Introduction

Rather than being an anomalous side effect in one or two cuprate systems, broken-symmetry states are now thought to be widespread in strongly correlated electron systems and other complex materials. Extensive study of the manganites1,2, cuprates3,4, iron pnictides5 and a variety of other systems has made it increasingly evident that local and global symmetry breaking in the charge, orbital, lattice and spin degrees of freedom are associated with the appearance of emergent phenomena, such as colossal magnetoresistance and high-temperature superconductivity (HTSC), but the exact relationship is not understood. Historically, the study of such broken-symmetry states has been very challenging. Taking the cuprates as an example, 8 years elapsed from the initial discovery of superconductivity to the first observation of symmetry-broken charge order (stripes) in one system6, another 7 years passed before hints were found in others7,8 and only within the last 3 years has charge order begun to emerge as a possibly ubiquitous feature of the cuprates9,10.

Several possibilities arise when considering the symmetries that can be broken by these states. Most charge-/spin-density waves (C/SDWs) break the translational symmetry of the lattice, folding the Brillouin zone and resulting in superlattice diffraction peaks. On the other hand, orbital ordering, where charge transfers between orbitals centred at the same site, can break the metric rotational symmetry without lowering the translational symmetry. Examples are charge-nematic11 and loop-current12,13 orders in the doped cuprates. In this context, nematic order is defined as one that breaks the rotational point group symmetry while preserving the lattice translational symmetry. The fact that nematic symmetry-broken states have recently been discovered experimentally in both the cuprate11 and iron-based14 superconductors raises the importance and relevance of this observation to HTSC. It is, therefore, critically important to understand the role and ubiquity of symmetry breaking, including intra-unit-cell nematicity, to the superconducting phenomenon.

Standard theoretical treatments of HTSC, such as the effective single-band tJ model, have typically ignored the possibility of intra-unit-cell orders15. When multiple atoms per unit cell are explicitly included in the theory, qualitatively different ground-state solutions may be found16, underscoring the subtlety and importance of accounting correctly for this phenomenon. Hence, finding related but distinct systems that exhibit this phenomenon is expected to shed new light on this critical question.

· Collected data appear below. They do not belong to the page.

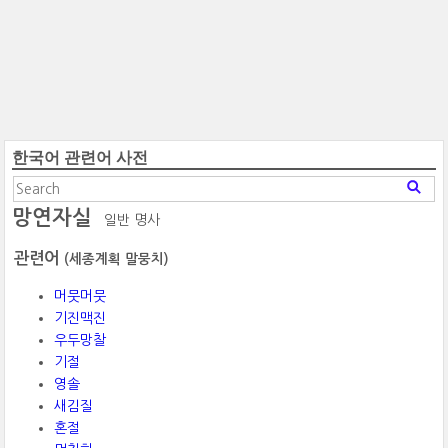
한국어 관련어 사전
망연자실
일반 명사
관련어
(세종계획 말뭉치)
머뭇머뭇
기진맥진
우두망찰
기절
영솔
새김질
혼절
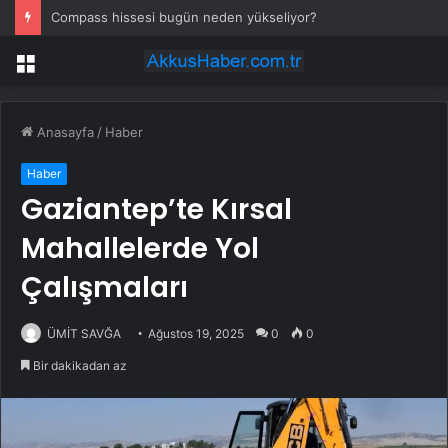
Compass hissesi bugün neden yükseliyor?
Menü
Anasayfa
/
Haber
Haber
Gaziantep’te Kırsal
Mahallelerde Yol
Çalışmaları
ÜMİT SAVĞA
Ağustos 19, 2025
0
0
Bir dakikadan az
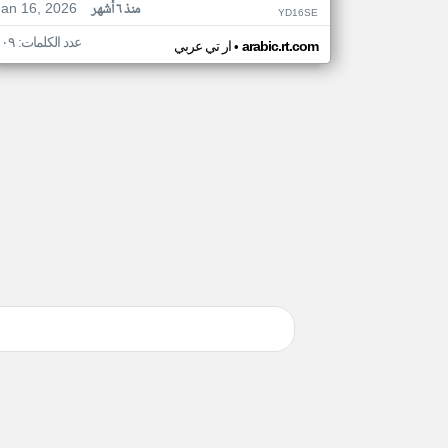
Jan 16, 2026
منذ ٦ أشهر
YD16SE
عدد الكلمات: ١٠٩
•
arabic.rt.com
ار تي عربي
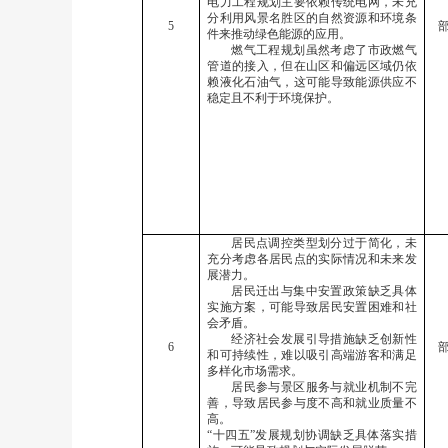
电力工程规划主要依赖传统电网，未充
分利用风景名胜区的自然资源和环境条
5
件来推动绿色能源的应用。
燃气工程规划虽然考虑了市政燃气
管道的接入，但在山区和偏远区域仍依
赖液化石油气，这可能导致能源供应不
稳定且不利于环境保护。
居民点调控类型划分过于简化，未
充分考虑各居民点的实际情况和未来发
展潜力。
居民迁出与集中安置政策缺乏具体
实施方案，可能导致居民安置困难和社
会矛盾。
经济社会发展引导措施缺乏创新性
6
和可持续性，难以吸引高端游客和满足
多样化市场需求。
居民参与景区服务与就业机制不完
善，导致居民参与度不高和就业质量不
高。
“十四五”发展规划协调缺乏具体落实措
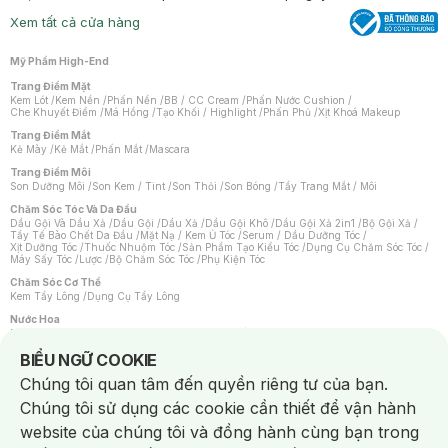
Xem tất cả cửa hàng
Mỹ Phẩm High-End
Trang Điểm Mặt
Kem Lót
/
Kem Nền
/
Phấn Nền
/
BB / CC Cream
/
Phấn Nước Cushion
/
Che Khuyết Điểm
/
Má Hồng
/
Tạo Khối / Highlight
/
Phấn Phủ
/
Xịt Khoá Makeup
Trang Điểm Mắt
Kẻ Mày
/
Kẻ Mắt
/
Phấn Mắt
/
Mascara
Trang Điểm Môi
Son Dưỡng Môi
/
Son Kem / Tint
/
Son Thỏi
/
Son Bóng
/
Tẩy Trang Mắt / Môi
Chăm Sóc Tóc Và Da Đầu
Dầu Gội Và Dầu Xả
/
Dầu Gội
/
Dầu Xả
/
Dầu Gội Khô
/
Dầu Gội Xả 2in1
/
Bộ Gội Xả
/
Tẩy Tế Bào Chết Da Đầu
/
Mặt Nạ / Kem Ủ Tóc
/
Serum / Dầu Dưỡng Tóc
/
Xịt Dưỡng Tóc
/
Thuốc Nhuộm Tóc
/
Sản Phẩm Tạo Kiểu Tóc
/
Dụng Cụ Chăm Sóc Tóc
/
Máy Sấy Tóc
/
Lược
/
Bộ Chăm Sóc Tóc
/
Phụ Kiện Tóc
Chăm Sóc Cơ Thể
Kem Tẩy Lông
/
Dụng Cụ Tẩy Lông
Nước Hoa
Nước Hoa Nữ
/
Nước Hoa Nam
/
Nước Hoa Cao Cấp
/
Xịt Thơm Toàn Thân
/
Nước Hoa Vùng Kín
Notice about cookies usage
BIỂU NGỮ COOKIE
Chăm Sóc Cá Nhân
Chúng tôi quan tâm đến quyền riêng tư của bạn.
Chống Muỗi
/
Khẩu Trang
/
Máy Massage
/
Mặt Nạ Xông Hơi
/
Nước Rửa Tay
/
Sản Phẩm Chăm Sóc Khác
/
Bàn Chải Đánh Răng
/
Bàn Chải Điện
/
Chúng tôi sử dụng các cookie cần thiết để vận hành
Hỗ Trợ Trắng Răng
/
Kem Đánh Răng
/
Máy Tăm Nước
/
Nước Súc Miệng
/
Tăm / Chỉ Nha Khoa
/
Xịt Thơm Miệng
/
Dung Dịch Vệ Sinh
/
Dưỡng Vùng Kín
/
website của chúng tôi và đồng hành cùng bạn trong
Khăn Ướt Vệ Sinh Vùng Kín
/
Băng Vệ Sinh
/
Tampon
/
Bọt Cạo Râu
/
Dao Cạo Râu
/
Máy Cạo Râu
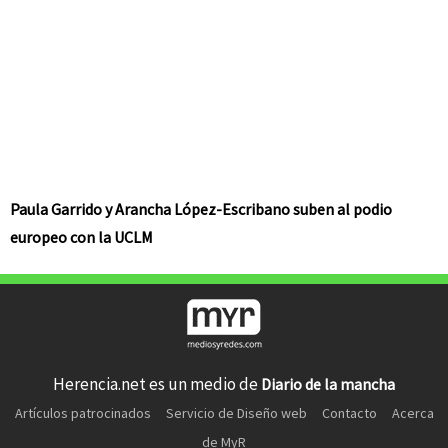
Paula Garrido y Arancha López-Escribano suben al podio
europeo con la UCLM
Herencia.net es un medio de
Diario de la mancha
Artículos patrocinados
Servicio de Diseño web
Contacto
Acerca
de MyR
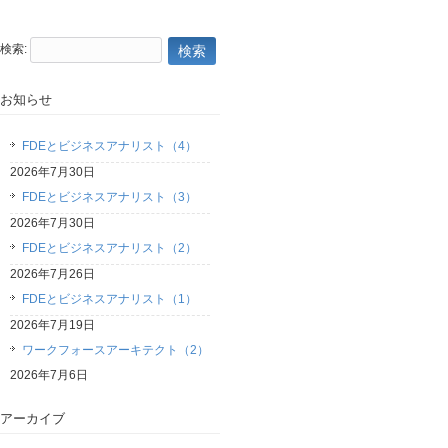
検索:
お知らせ
FDEとビジネスアナリスト（4）
2026年7月30日
FDEとビジネスアナリスト（3）
2026年7月30日
FDEとビジネスアナリスト（2）
2026年7月26日
FDEとビジネスアナリスト（1）
2026年7月19日
ワークフォースアーキテクト（2）
2026年7月6日
アーカイブ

Very recently, superconductivity was discovered17,18,19 in titanium-oxypnictide compounds, such as ATi2Pn2O (A=Na2, Ba, (SrF)2, (SmO)2; Pn=As, Sb, Bi), which are close structural and chemical cousins to the cuprates and iron-pnictides20,21,22,23,24. In particular, in isovalent BaTi2(Sb1–xBix)2O and aliovalent Ba1–xNaxTi2Sb2O (ref. 25), muon spin rotation and heat capacity measurements point to fully-gapped s-wave superconductivity26,27,28. Interestingly, a number of compounds in this family also show strong anomalies in resistivity and/or magnetic susceptibility that are thought to be signatures of symmetry-breaking charge- or spin-ordered ground states21,24,25,29,30, suggesting that these materials are excellent candidates for studying the interplay between broken-symmetry states and superconductivity. In light of these strong transport anomalies, it is then quite surprising that subsequent experiments have failed to uncover any direct evidence for a conventional spin- or charge-density wave ground state26,27,31, leaving open the question of whether these materials do possess symmetry-broken ground states.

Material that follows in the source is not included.